- [EXERCISE] Repeat nothing but the line containing "Акустический квартирник гр" and the lines that follow it, up to and including the last line of the data below.

:: EXTRACTED RECORDS

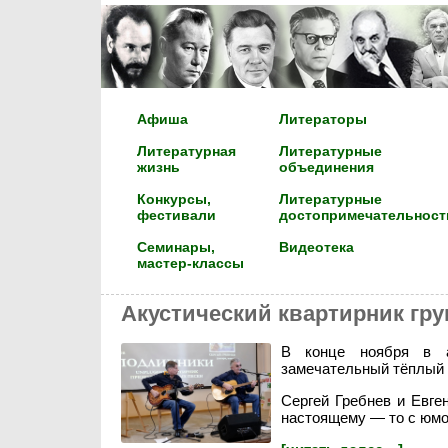
Афиша
Литераторы
Литературная
Литературные
жизнь
объединения
Конкурсы,
Литературные
фестивали
достопримечательност
Семинары,
Видеотека
мастер-классы
Акустический квартирник гр
В конце ноября в а
замечательный тёплый 
Сергей Гребнев и Евге
настоящему — то с юмо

::::

- [SOLUTION TO THE EXERCISE]
Акустический квартирник гр
В конце ноября в а
замечательный тёплый 
Сергей Гребнев и Евге
настоящему — то с юмо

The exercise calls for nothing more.